Dataset entries:
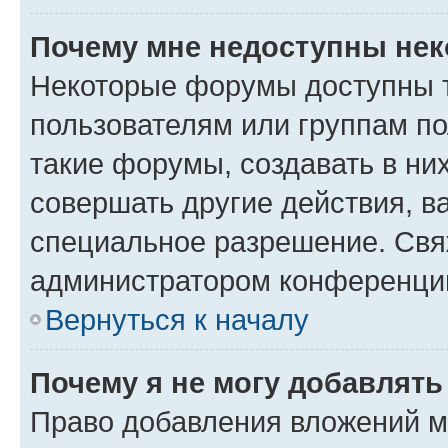
Почему мне недоступны не
Некоторые форумы доступны 
пользователям или группам п
такие форумы, создавать в ни
совершать другие действия, в
специальное разрешение. Свя
администратором конференции
Вернуться к началу
Почему я не могу добавлят
Право добавления вложений м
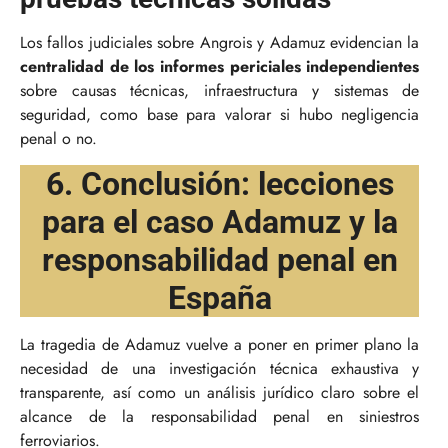
Los fallos judiciales sobre Angrois y Adamuz evidencian la
centralidad de los informes periciales independientes
sobre causas técnicas, infraestructura y sistemas de
seguridad, como base para valorar si hubo negligencia
penal o no.
6. Conclusión: lecciones
para el caso Adamuz y la
responsabilidad penal en
España
La tragedia de Adamuz vuelve a poner en primer plano la
necesidad de una investigación técnica exhaustiva y
transparente, así como un análisis jurídico claro sobre el
alcance de la responsabilidad penal en siniestros
ferroviarios.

*TASK STATEMENT:* Begin at the line containing "Вернуться к началу" and stop at the last line of the data. Repeat only those lines, exactly, and leave out the pictures.

*FINISHED EXERCISE:*
Вернуться к началу
Почему я не могу добавлят
Право добавления вложений м
Los fallos judiciales sobre Angrois y Adamuz evidencian la
centralidad de los informes periciales independientes
sobre causas técnicas, infraestructura y sistemas de
seguridad, como base para valorar si hubo negligencia
penal o no.
6. Conclusión: lecciones
para el caso Adamuz y la
responsabilidad penal en
España
La tragedia de Adamuz vuelve a poner en primer plano la
necesidad de una investigación técnica exhaustiva y
transparente, así como un análisis jurídico claro sobre el
alcance de la responsabilidad penal en siniestros
ferroviarios.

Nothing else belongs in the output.